Audio & Speech

RobustSpeechFlow boosts TTS accuracy by fixing alignment errors

New technique cuts word error rates without extra data or aligners

Deep Dive

Flow-matching text-to-speech (TTS) achieves strong zero-shot speaker similarity and naturalness, but remains vulnerable to skip and repeat errors due to imperfect alignment. Jinhyeok Yang et al. introduce RobustSpeechFlow, a training strategy that extends contrastive flow matching with length-preserving repeat and skip latent augmentations. This directly penalizes realistic failure modes without needing external aligners or preference data, making it easy to drop into existing TTS pipelines. The approach targets the content fidelity issues that plague current state-of-the-art models, offering a lightweight fix with only 0.06 billion parameters.
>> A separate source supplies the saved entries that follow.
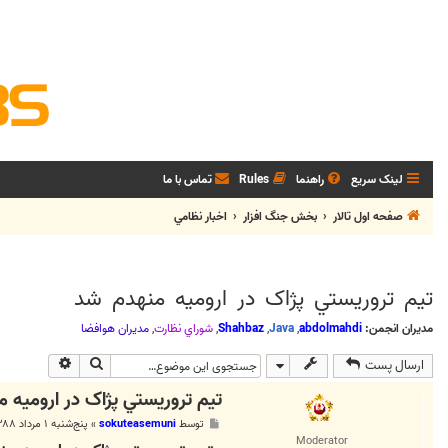
لینک سریع
راهنما
Rules
تماس با ما
صفحه اول تالار
بخش جنگ افزار
اخبار نظامي
تيم تروريستي پژاک در اروميه منهدم شد
مدیران انجمن:
abdolmahdi
,
Java
,
Shahbaz
,
شوراي نظارت
,
مديران هوافضا
جستجو
جستجوی پی
ارسال پست
تيم تروريستي پژاک در اروميه 
پ
توسط
sokuteasemuni
»
پنج‌شنبه ۱ مرداد ۱۳۸۸, ۴:۱۶ ب.ظ
س
Moderator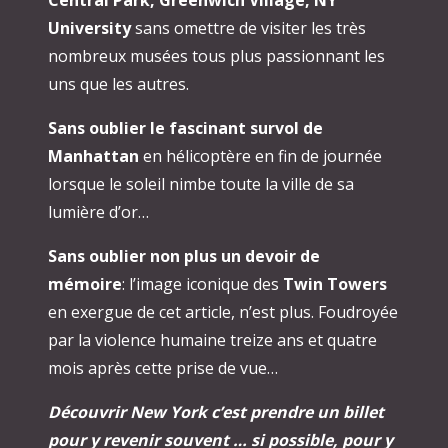
University
sans omettre de visiter les très
nombreux musées tous plus passionnant les
uns que les autres.
Sans oublier le fascinant survol de
Manhattan
en hélicoptère en fin de journée
lorsque le soleil nimbe toute la ville de sa
lumière d’or…
Sans oublier non plus un devoir de
mémoire
: l’image iconique des
Twin Towers
en exergue de cet article, n’est plus. Foudroyée
par la violence humaine treize ans et quatre
mois après cette prise de vue…
Découvrir New York c’est prendre un billet
pour y revenir souvent … si possible, pour y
On the Seed-TTS-eval benchmark, RobustSpeechFlow reduced Word Error Rate (WER) from 1.44 to 1.38. On the authors' new ZERO500 benchmark, which tests across diverse speaker and prosody conditions, it delivered consistent improvements: at 24 neural function evaluations (NFE=24), English Character Error Rate (CER) dropped from 0.48% to 0.35%, and Korean CER fell from 0.81% to 0.57%. These results demonstrate stronger multilingual robustness without sacrificing speed or quality. The paper is submitted to INTERSPEECH 2026, with audio samples available online. This work shows that careful augmentation strategies can fix alignment errors without complex external modules, a practical win for production TTS systems.

Key Points
  • Reduces WER from 1.44 to 1.38 on Seed-TTS-eval with only 0.06B parameters
  • English CER cut from 0.48% to 0.35%, Korean CER from 0.81% to 0.57% on ZERO500 benchmark
  • Requires no external aligners or preference data; integrates into existing flow-matching pipelines

Why It Matters

More robust zero-shot TTS for multilingual applications, reducing garbled output without extra complexity.